Herbs perennial, rhizomatous, stoloniferous. Stems erect, 30-80 cm, striate, crisped villous, pyramidally branched. Leaves usually sessile, circular to oblong-ovate, 2-4.5 × 1.5-3 cm, villous, base cordate, margin crenate or crenate-serrate, apex obtuse. Verticillasters in terminal, dense cylindric spikes 2-4 × ca. 0.6 cm, lower 1 or 2 ± widely spaced; bracts lanceolate, ca. 3 mm, crisped. Pedicel ca. 1 mm, glabrous. Calyx broadly campanulate, ca. 2.5 mm, pubescent, subglobose, dilated in fruit, not constricted at throat, obscurely veined; teeth lanceolate-subulate, ca. 1 mm. Corolla white, purplish, bluish or purple, ca. 2.5 mm, glabrous, tube ca. 1.5 mm; lobes subequal, upper emarginate. Ovary glabrous. Nutlets unknown.
Stout and erect, 4–10 dm, with a sickly-sweet odor; stem sparsely hairy to densely white-tomentose; lvs sessile or nearly so, broad-based and often clasping, obtuse or rounded above, 2–5 × 1–4 cm, 1–2 times as long as wide, crenate-serrate, strongly rugose-reticulate, strongly villous-tomentose beneath, less so above; verticils crowded into elongate terminal spikes (sometimes interrupted below) 3–15 × 0.5–1 cm; cal 1–2 mm, short-hairy throughout; 2n=24. Native of s. Europe, escaped into waste places and along roadsides throughout s. U.S. and n. occasionally to Me. and O.

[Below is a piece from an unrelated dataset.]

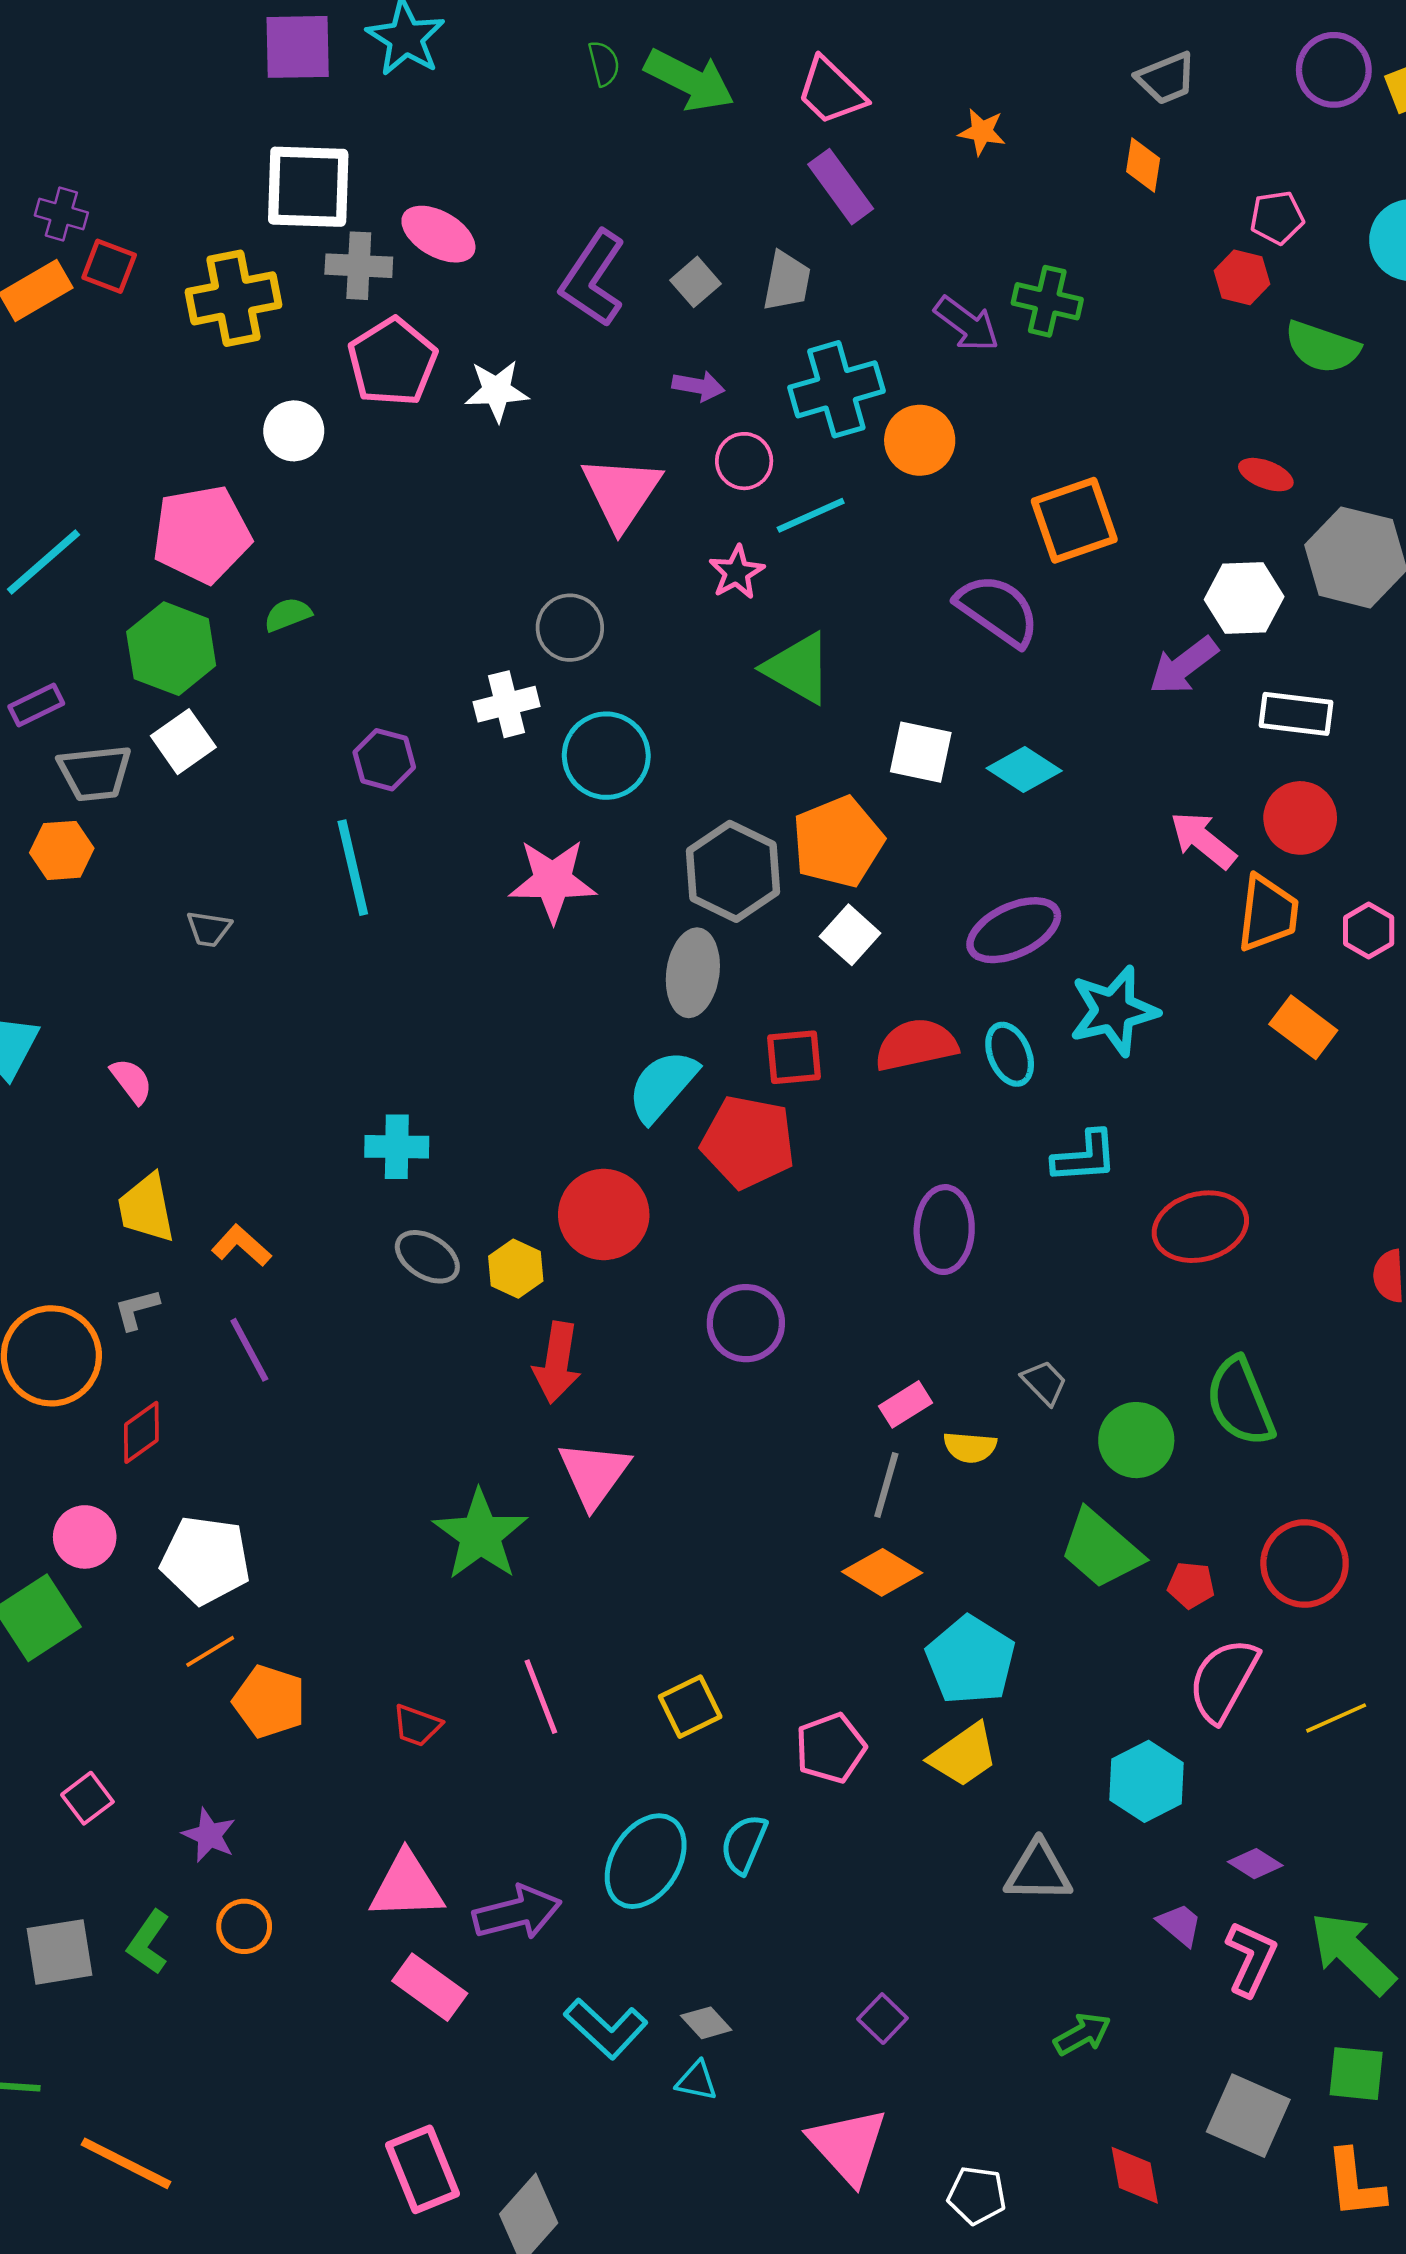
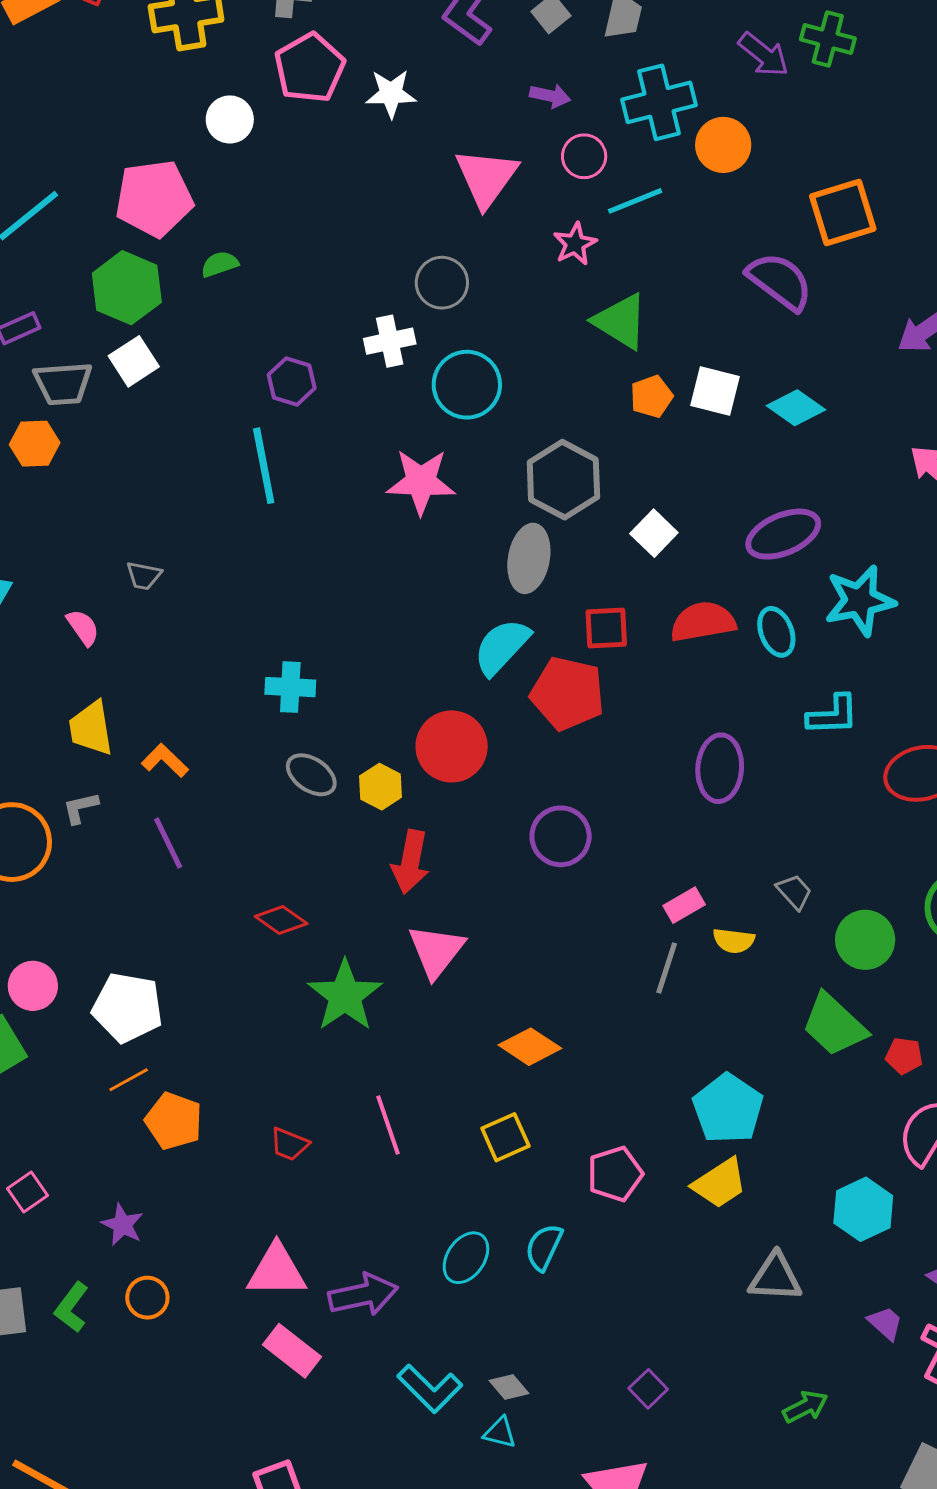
orange pentagon: (838, 842) -> (651, 397), moved, size x0.6
gray trapezoid: (209, 929) -> (144, 576), moved
red diamond: (141, 1432) -> (281, 920), moved, turned 69
orange diamond: (882, 1572) -> (530, 1047), moved
cyan ellipse: (646, 1861) -> (466, 1258), size x0.7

A herb. It grows 90 cm high and spreads 90 cm wide. It keeps growing from year to year. It has stolons or runners. The stem is erect and 30-80 cm high. There are lines along the stem. The plant is covered with silvery hairs. The leaves usually do not have leaf stalks. The leaves are round and 2-4.5 cm long by 1.5-3 cm wide. There are teeth along the edge. The flower spikes are 2-4 cm long. The flowers are bluish-purple.